Berdasarkan data tindak lanjut, terdapat 451 rekomendasi hasil pemeriksaan yang masih terbuka untuk periode 2005 hingga 2025. Hingga 3 Desember 2025, sebanyak 276 rekomendasi telah diinput ke dalam Sistem Informasi Pemantauan Tindak Lanjut (SIPTL) BPK RI. Dari jumlah tersebut, 118 rekomendasi telah dinyatakan selesai, sementara 158 lainnya masih dalam proses penyelesaian.

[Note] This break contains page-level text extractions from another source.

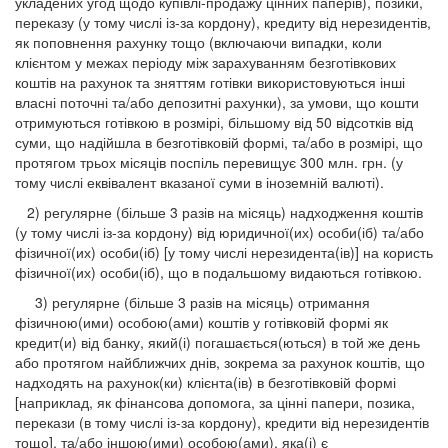
укладених угод щодо купівлі-продажу цінних паперів), позики,
переказу (у тому числі із-за кордону), кредиту від нерезидентів,
як поповнення рахунку тощо (включаючи випадки, коли
клієнтом у межах періоду між зарахуванням безготівкових
коштів на рахунок та зняттям готівки використовуються інші
власні поточні та/або депозитні рахунки), за умови, що кошти
отримуються готівкою в розмірі, більшому від 50 відсотків від
суми, що надійшла в безготівковій формі, та/або в розмірі, що
протягом трьох місяців поспіль перевищує 300 млн. грн. (у
тому числі еквівалент вказаної суми в іноземній валюті).
2) регулярне (більше 3 разів на місяць) надходження коштів
(у тому числі із-за кордону) від юридичної(их) особи(іб) та/або
фізичної(их) особи(іб) [у тому числі нерезидента(ів)] на користь
фізичної(их) особи(іб), що в подальшому видаються готівкою.
3) регулярне (більше 3 разів на місяць) отримання
фізичною(ими) особою(ами) коштів у готівковій формі як
кредит(и) від банку, який(і) погашається(ються) в той же день
або протягом найближчих днів, зокрема за рахунок коштів, що
надходять на рахунок(ки) клієнта(ів) в безготівковій формі
[наприклад, як фінансова допомога, за цінні папери, позика,
перекази (в тому числі із-за кордону), кредити від нерезидентів
тощо], та/або іншою(ими) особою(ами), яка(і) є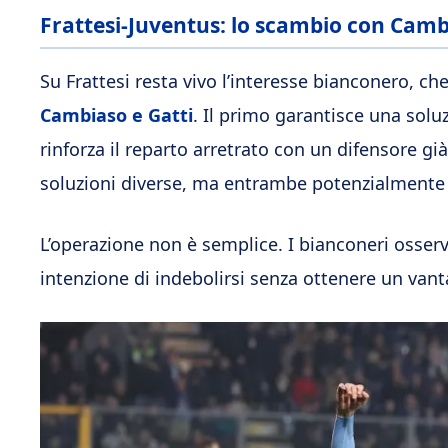
Frattesi-Juventus: lo scambio con Camb
Su Frattesi resta vivo l’interesse bianconero, ch
Cambiaso e Gatti
. Il primo garantisce una soluzi
rinforza il reparto arretrato con un difensore gi
soluzioni diverse, ma entrambe potenzialmente ut
L’operazione non è semplice. I bianconeri osser
intenzione di indebolirsi senza ottenere un van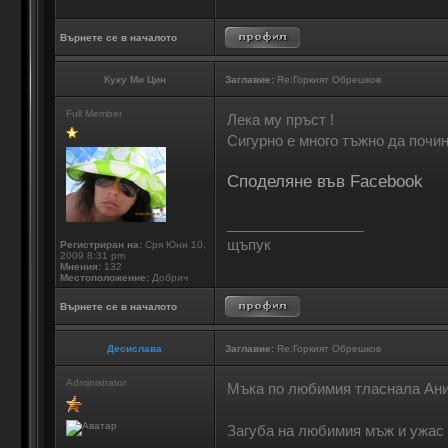
Върнете се в началото
Куку Ми Цин
Заглавие:
Re:Горкият Обрешков
Full Member
Лека му пръст !
Сигурно е много тъжно да почин
Споделяне във Facebook
_________________
щъпук
Регистриран на:
Сря Юни 10,
2009 8:31 pm
Мнения:
132
Местоположение:
Добрич
Върнете се в началото
Десислава
Заглавие:
Re:Горкият Обрешков
Administrator
Мъка по любимия тласнала Ани
Загуба на любимия мъж и ужас 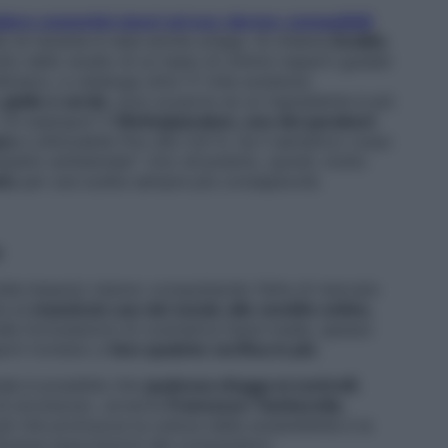
liere cosmetici sicuri ed eco-dermo-compatibili
te) di recente è nata anche un’app. Si chiama
EcoBio
tto dello studio di un team di chimici esperti guidati
Skineco, e cataloga oltre 17 mila sostanze
giallo o verde
, puoi scoprire se un ingrediente è più
. Un esempio? Il
Methylparaben, uno dei parabeni
ea
e utilizzabile fino allo 0,8 %, ha il semaforo rosso
patto ambientale”. Uno strumento, quindi, molto
sto
per una scelta sempre più consapevole.
i
 indie-beauty) stanno conquistando fette di mercato
ie al
massiccio uso dei social, alle vendite online,
lle formulazioni di cosmetica hand-made, spesso
erti invitano a
fare qualche verifica in più
.
nale è possibile che
qualcosa sfugga ai controlli
.
di sicurezza», avverte
Francesco Tamburella
,
i che promuove la cultura della sostenibilità e la
diverse associazioni dei consumatori.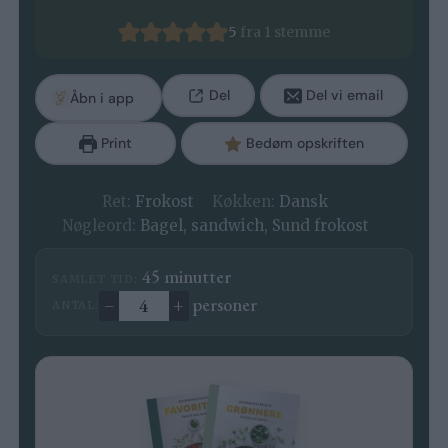
5
fra 1 stemme
Del
Del vi email
Åbn i app
Print
Bedøm opskriften
Ret:
Frokost
Køkken:
Dansk
Nøgleord:
Bagel, sandwich, Sund frokost
minutter
45
minutter
SAMLET TID:
–
+
personer
ANTAL:
Ændre antal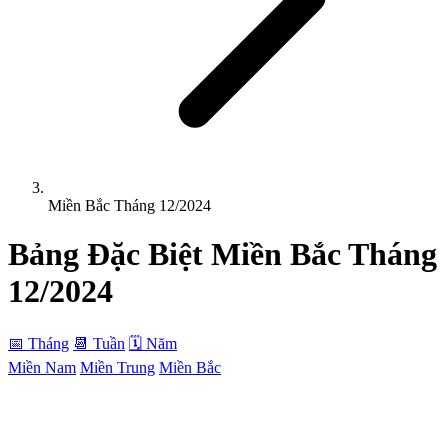
Miền Bắc Tháng 12/2024
Bảng Đặc Biệt
Miền Bắc
Tháng
12/2024
📅 Tháng
📆 Tuần
🗓 Năm
Miền Nam
Miền Trung
Miền Bắc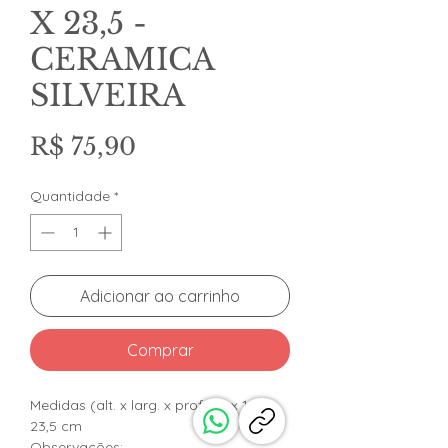
X 23,5 -
CERAMICA
SILVEIRA
Preço
R$ 75,90
Quantidade
*
Adicionar ao carrinho
Comprar
Medidas (alt. x larg. x prof.): 2 x 12 x
23,5 cm
Observações: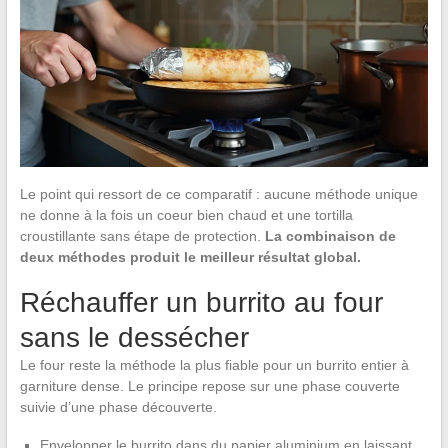
Le point qui ressort de ce comparatif : aucune méthode unique
ne donne à la fois un coeur bien chaud et une tortilla
croustillante sans étape de protection.
La combinaison de
deux méthodes produit le meilleur résultat global.
Réchauffer un burrito au four
sans le dessécher
Le four reste la méthode la plus fiable pour un burrito entier à
garniture dense. Le principe repose sur une phase couverte
suivie d’une phase découverte.
Envelopper le burrito dans du papier aluminium en laissant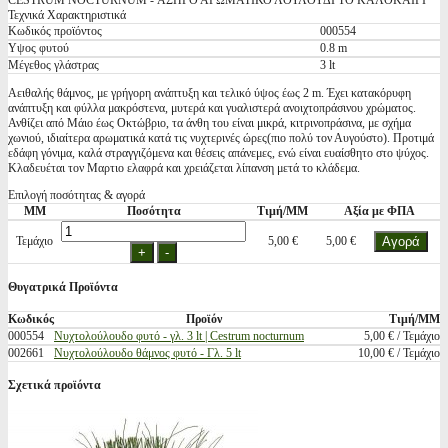
CESTRUM NOCTURNUM - ΑΣΠΡΟ ΑΡΩΜΑΤΙΚΟ ΛΟΥΛΟΥΔΙ ΤΟ ΚΑΛΟΚΑΙΡΙ
Τεχνικά Χαρακτηριστικά
Κωδικός προϊόντος
000554
Υψος φυτού
0.8 m
Μέγεθος γλάστρας
3 lt
Αειθαλής θάμνος, με γρήγορη ανάπτυξη και τελικό ύψος έως 2 m. Έχει κατακόρυφη
ανάπτυξη και φύλλα μακρόστενα, μυτερά και γυαλιστερά ανοιχτοπράσινου χρώματος.
Ανθίζει από Μάιο έως Οκτώβριο, τα άνθη του είναι μικρά, κιτρινοπράσινα, με σχήμα
χωνιού, ιδιαίτερα αρωματικά κατά τις νυχτερινές ώρες(πιο πολύ τον Αυγούστο). Προτιμά
εδάφη γόνιμα, καλά στραγγιζόμενα και θέσεις απάνεμες, ενώ είναι ευαίσθητο στο ψύχος.
Κλαδευέται τον Μαρτιο ελαφρά και χρειάζεται λίπανση μετά το κλάδεμα.
Επιλογή ποσότητας & αγορά
ΜΜ
Ποσότητα
Τιμή/ΜΜ
Αξία με ΦΠΑ
Τεμάχιο
5,00 €
5,00 €
Θυγατρικά Προϊόντα
Κωδικός
Προϊόν
Τιμή/ΜΜ
000554
Νυχτολούλουδο φυτό - γλ. 3 lt | Cestrum nocturnum
5,00 € / Τεμάχιο
002661
Νυχτολούλουδο θάμνος φυτό - Γλ. 5 lt
10,00 € / Τεμάχιο
Σχετικά προϊόντα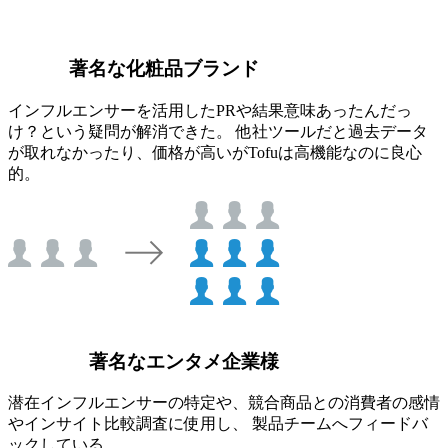
著名な化粧品ブランド
インフルエンサーを活用したPRや結果意味あったんだっ
け？という疑問が解消できた。 他社ツールだと過去データ
が取れなかったり、価格が高いがTofuは高機能なのに良心
的。
著名なエンタメ企業様
潜在インフルエンサーの特定や、競合商品との消費者の感情
やインサイト比較調査に使用し、 製品チームへフィードバ
ックしている。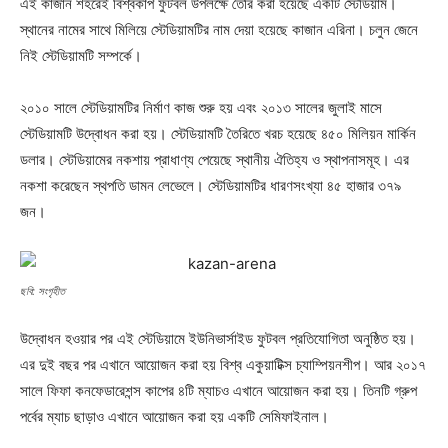
এই কাজান শহরেই বিশ্বকাপ ফুটবল উপলক্ষে তৈরি করা হয়েছে একটি স্টেডিয়াম।
স্থানের নামের সাথে মিলিয়ে স্টেডিয়ামটির নাম দেয়া হয়েছে কাজান এরিনা। চলুন জেনে
নিই স্টেডিয়ামটি সম্পর্কে।
২০১০ সালে স্টেডিয়ামটির নির্মাণ কাজ শুরু হয় এবং ২০১৩ সালের জুলাই মাসে
স্টেডিয়ামটি উদ্বোধন করা হয়। স্টেডিয়ামটি তৈরিতে খরচ হয়েছে ৪৫০ মিলিয়ন মার্কিন
ডলার। স্টেডিয়ামের নকশায় প্রাধাণ্য পেয়েছে স্থানীয় ঐতিহ্য ও স্থাপনাসমূহ। এর
নকশা করেছেন স্থপতি ডামন লেভেলে। স্টেডিয়ামটির ধারণসংখ্যা ৪৫ হাজার ৩৭৯
জন।
ছবি: সংগৃহীত
উদ্বোধন হওয়ার পর এই স্টেডিয়ামে ইউনিভার্সাইড ফুটবল প্রতিযোগিতা অনুষ্ঠিত হয়।
এর দুই বছর পর এখানে আয়োজন করা হয় বিশ্ব একুয়াটিক্স চ্যাম্পিয়নশীপ। আর ২০১৭
সালে ফিফা কনফেডারেশন্স কাপের ৪টি ম্যাচও এখানে আয়োজন করা হয়। তিনটি গ্রুপ
পর্বের ম্যাচ ছাড়াও এখানে আয়োজন করা হয় একটি সেমিফাইনাল।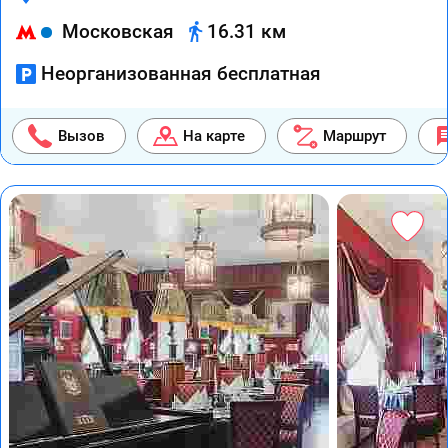
Московская
16.31 км
Неорганизованная бесплатная
Вызов
На карте
Маршрут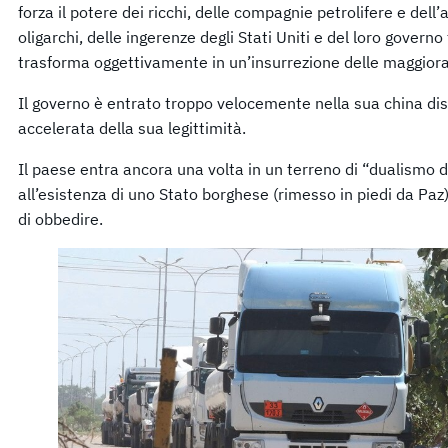
forza il potere dei ricchi, delle compagnie petrolifere e dell
oligarchi, delle ingerenze degli Stati Uniti e del loro gover
trasforma oggettivamente in un’insurrezione delle maggiora
Il governo è entrato troppo velocemente nella sua china di
accelerata della sua legittimità.
Il paese entra ancora una volta in un terreno di “dualismo
all’esistenza di uno Stato borghese (rimesso in piedi da Paz)
di obbedire.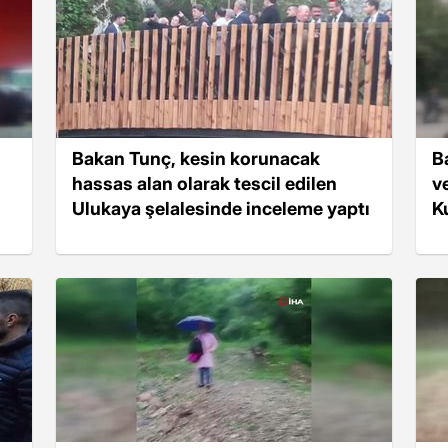
Bakan Tunç, kesin korunacak
B
hassas alan olarak tescil edilen
v
Ulukaya şelalesinde inceleme yaptı
Ku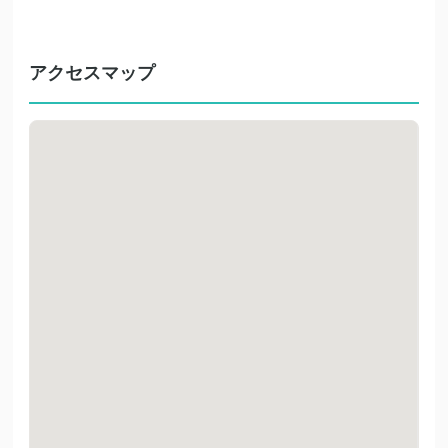
アクセスマップ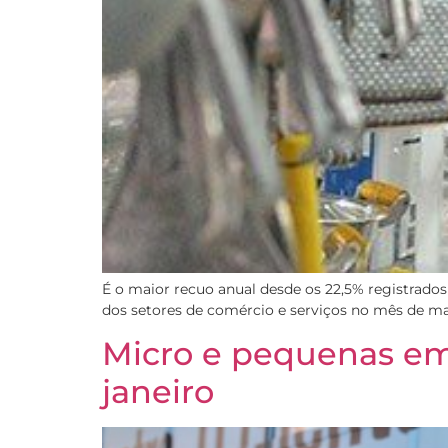
É o maior recuo anual desde os 22,5% registrad
dos setores de comércio e serviços no mês de mar
Micro e pequenas e
janeiro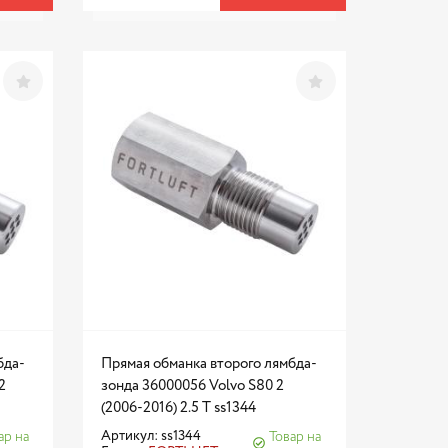
бда-
Прямая обманка второго лямбда-
2
зонда 36000056 Volvo S80 2
(2006-2016) 2.5 T ss1344
Артикул: ss1344
ар на
Товар на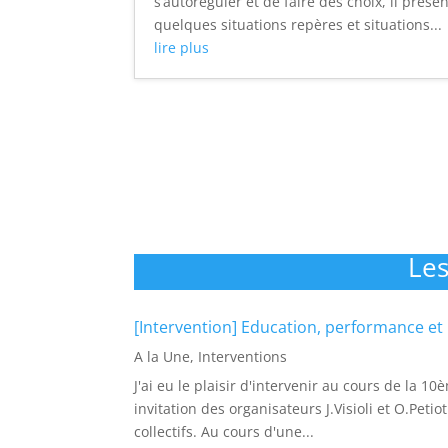
s’autoréguler et de faire des choix, il prése
quelques situations repères et situations...
lire plus
Les
[Intervention] Education, performance et 
A la Une
,
Interventions
J'ai eu le plaisir d'intervenir au cours de la 
invitation des organisateurs J.Visioli et O.Pet
collectifs. Au cours d'une...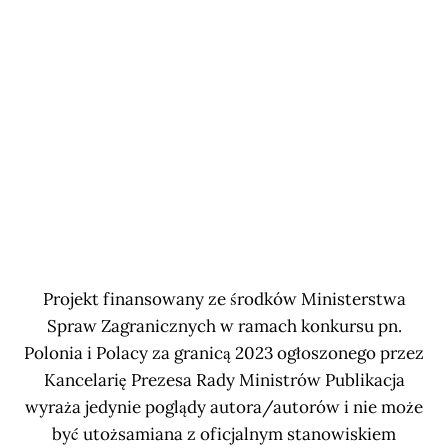
Projekt finansowany ze środków Ministerstwa
Spraw Zagranicznych w ramach konkursu pn.
Polonia i Polacy za granicą 2023 ogłoszonego przez
Kancelarię Prezesa Rady Ministrów Publikacja
wyraża jedynie poglądy autora/autorów i nie może
być utożsamiana z oficjalnym stanowiskiem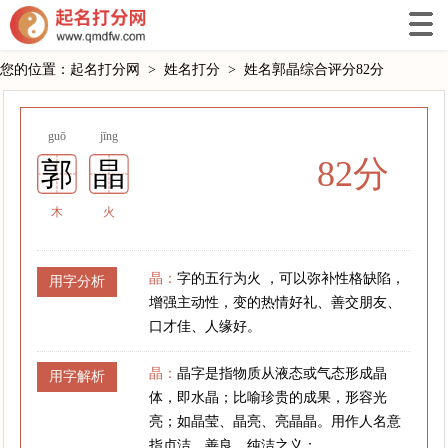
您的位置：
起名打分网
>
姓名打分
>
姓名郭晶综合评分82分
guō
jīng
82分
郭
晶
木
火
晶：
字的五行为火 ，可以弥补性格缺陷，
用字分析
增强主动性，变的热情好礼、善交朋友、
口才佳、人缘好。
晶：
晶字是指物质从液态或气态形成晶
用字解析
体，即水晶；比喻珍贵的成果，形容光
亮；如晶莹、晶亮、亮晶晶。用作人名意
指贞洁、善良、纯洁之义；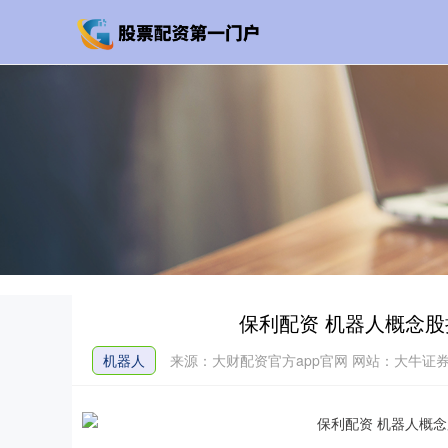
保利配资 机器人概念股
机器人
来源：大财配资官方app官网
网站：大牛证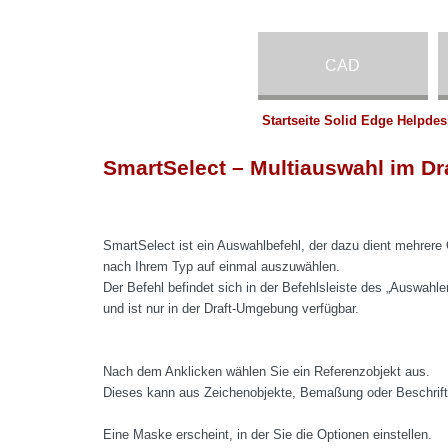
CAD
Startseite Solid Edge Helpdes
SmartSelect – Multiauswahl im Dr
SmartSelect ist ein Auswahlbefehl, der dazu dient mehrere
nach Ihrem Typ auf einmal auszuwählen.
Der Befehl befindet sich in der Befehlsleiste des „Auswahle
und ist nur in der Draft-Umgebung verfügbar.
Nach dem Anklicken wählen Sie ein Referenzobjekt aus.
Dieses kann aus Zeichenobjekte, Bemaßung oder Beschrif
Eine Maske erscheint, in der Sie die Optionen einstellen.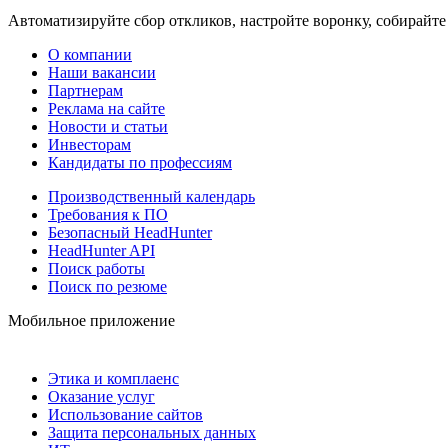
Автоматизируйте сбор откликов, настройте воронку, собирайте
О компании
Наши вакансии
Партнерам
Реклама на сайте
Новости и статьи
Инвесторам
Кандидаты по профессиям
Производственный календарь
Требования к ПО
Безопасный HeadHunter
HeadHunter API
Поиск работы
Поиск по резюме
Мобильное приложение
Этика и комплаенс
Оказание услуг
Использование сайтов
Защита персональных данных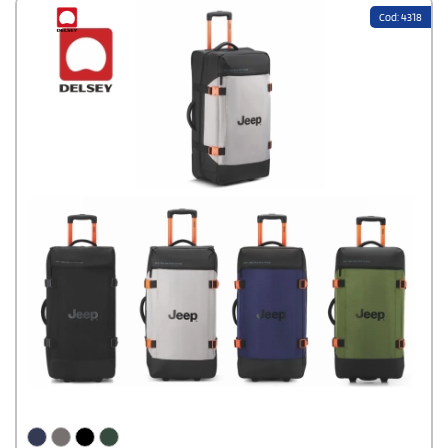
Cod: 4318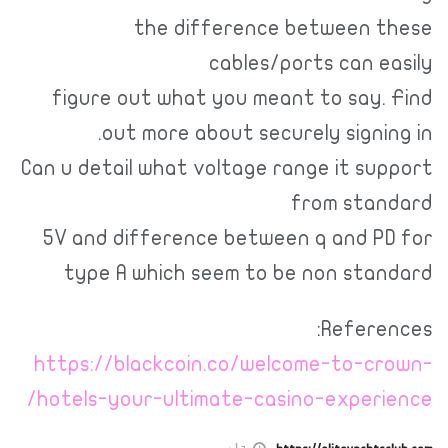
the difference between these
cables/ports can easily
figure out what you meant to say. Find
out more about securely signing in.
Can u detail what voltage range it support
from standard
5V and difference between q and PD for
type A which seem to be non standard
References:
https://blackcoin.co/welcome-to-crown-
hotels-your-ultimate-casino-experience/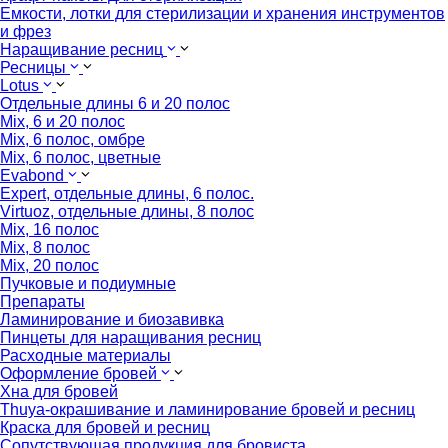
Емкости, лотки для стерилизации и хранения инструментов
и фрез
Наращивание ресниц
Ресницы
Lotus
Отдельные длины 6 и 20 полос
Mix, 6 и 20 полос
Mix, 6 полос, омбре
Mix, 6 полос, цветные
Evabond
Expert, отдельные длины, 6 полос.
Virtuoz, отдельные длины, 8 полос
Mix, 16 полос
Mix, 8 полос
Mix, 20 полос
Пучковые и подиумные
Препараты
Ламинирование и биозавивка
Пинцеты для наращивания ресниц
Расходные материалы
Оформление бровей
Хна для бровей
Thuya-окрашивание и ламинирование бровей и ресниц
Краска для бровей и ресниц
Сопутствующая продукция для бровиста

Gubernur H. Muhidin menegaskan bahwa kondisi ini menjadi pengingat bagi seluruh jajaran pemerintah daerah untuk mempercepat dan menertibkan tindak lanjut rekomendasi, khususnya melalui penguatan peran Inspektorat sebagai koordinator pengendalian internal.
Ia juga menekankan pentingnya peningkatan disiplin seluruh perangkat daerah dalam melengkapi eviden tindak lanjut secara tepat waktu dan sesuai ketentuan.
“Kami meyakini bahwa tindak lanjut ini harus menghasilkan perbaikan sistem, mulai dari penguatan regulasi internal, penegasan pembagian peran, menutup celah pengawasan, hingga peningkatan kualitas pelayanan publik,” pungkasnya. (ms)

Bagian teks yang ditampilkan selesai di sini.